Not sure about what exactly do you want to hear, but there are couple of levels of automated codebase control:

  1. While working on a feature, you can use something like autotest to get an instant feedback on what's working and what's not.

  2. To make sure that your commits really don't break anything use continuous integration server like cruisecontrolrb or Integrity (you can bind these to post-commit hooks in your SCM system).

  3. Use some kind of exception notification system to catch all the unexpected errors that might pop up in production.

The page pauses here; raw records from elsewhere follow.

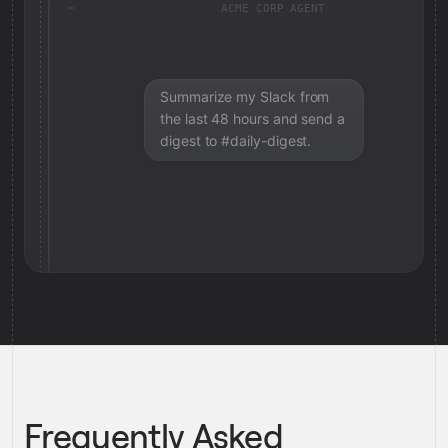
ACME CORP AGENT
Summarize my Slack from
the last 48 hours and send a
digest to #daily-digest.
Frequently Asked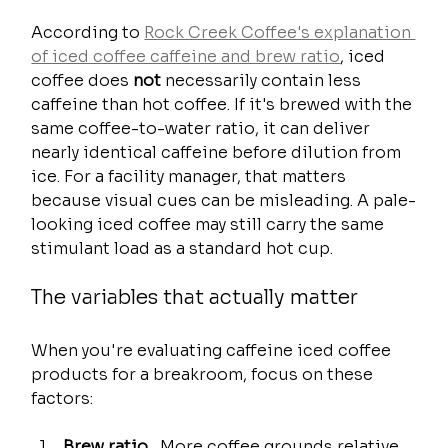
According to 
Rock Creek Coffee's explanation 
of iced coffee caffeine and brew ratio
, iced 
coffee does 
not
 necessarily contain less 
caffeine than hot coffee. If it's brewed with the 
same coffee-to-water ratio, it can deliver 
nearly identical caffeine before dilution from 
ice. For a facility manager, that matters 
because visual cues can be misleading. A pale-
looking iced coffee may still carry the same 
stimulant load as a standard hot cup.
The variables that actually matter
When you're evaluating caffeine iced coffee 
products for a breakroom, focus on these 
factors:
Brew ratio
   More coffee grounds relative 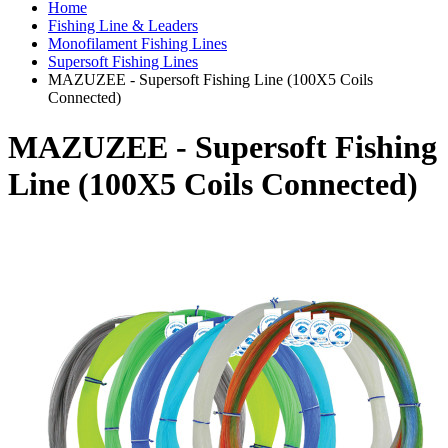
Home
Fishing Line & Leaders
Monofilament Fishing Lines
Supersoft Fishing Lines
MAZUZEE - Supersoft Fishing Line (100X5 Coils
Connected)
MAZUZEE - Supersoft Fishing
Line (100X5 Coils Connected)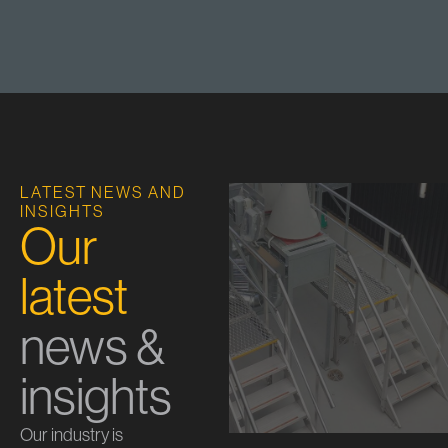
LATEST NEWS AND
INSIGHTS
Our
latest
news &
insights
Our industry is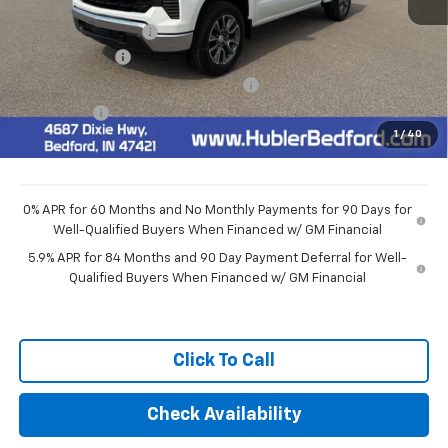
MSRP:
$54,595
Documentation Fee
+$249
Customer Cash
-$1,500
Select Market Purchase Bonus Cash
-$1,000
Bonus Cash
-$750
1
/
40
Final Price:
$51,594
0% APR for 60 Months and No Monthly Payments for 90 Days for
Well-Qualified Buyers When Financed w/ GM Financial
5.9% APR for 84 Months and 90 Day Payment Deferral for Well-
Qualified Buyers When Financed w/ GM Financial
Click To Call
Check Availability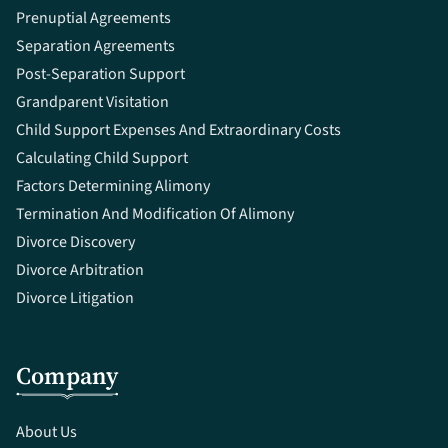
Prenuptial Agreements
Separation Agreements
Post-Separation Support
Grandparent Visitation
Child Support Expenses And Extraordinary Costs
Calculating Child Support
Factors Determining Alimony
Termination And Modification Of Alimony
Divorce Discovery
Divorce Arbitration
Divorce Litigation
Company
About Us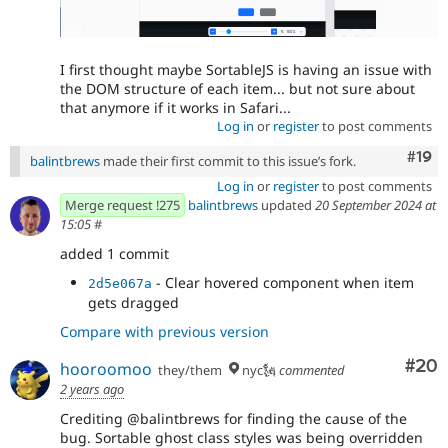
I first thought maybe SortableJS is having an issue with
the DOM structure of each item... but not sure about
that anymore if it works in Safari...
Log in
or
register
to post comments
Com
#19
balintbrews
made their first commit to this issue’s fork.
Log in
or
register
to post comments
Merge request !275
balintbrews
updated
20 September 2024 at
15:05
#
added 1 commit
- Clear hovered component when item
2d5e067a
gets dragged
Compare with previous version
Com
#20
hooroomoo
they/them
nyc🗽
commented
2 years ago
Crediting @balintbrews for finding the cause of the
bug. Sortable ghost class styles was being overridden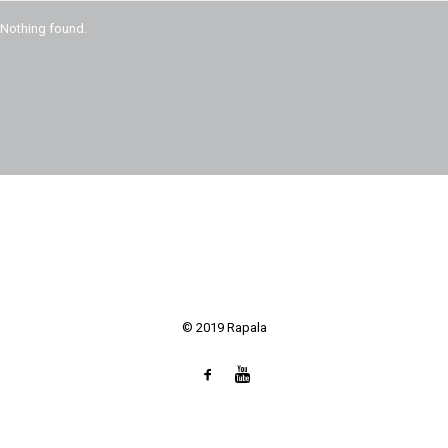
SEARCH
Nothing found.
© 2019 Rapala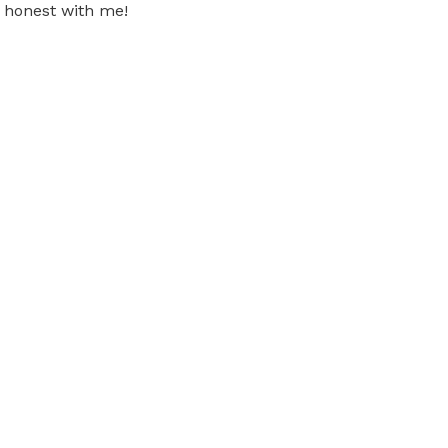
 honest with me!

  4. To get some more general view of what happened (what was user doing when the exception occured) you can use something like Rackamole.

Hope that helps.

Milan Novota
A: 

If you are developing with a team, the best practice is to set up a continuous integration server. To start, you can run this on any developers machine. But in general its nice to have a dedicated box so that its always up, is fast, and doesn't disturb a developer. You can usually start out with someone's old desktop, but at some point you may want it to be one of the faster machines so that you get immediate response from tests.

I've used cruise control, bamboo and teamcity and they all work fine. In general the less you pay, the more time you'll spend setting it up. I got lucky and did a full bamboo set up in less than an hour (once)-- expect to spend at least a couple hours the first time through.

Most of these tools will notify you in some way. The baseline is an email, but many offer IM, IRC, RSS, SMS (among others).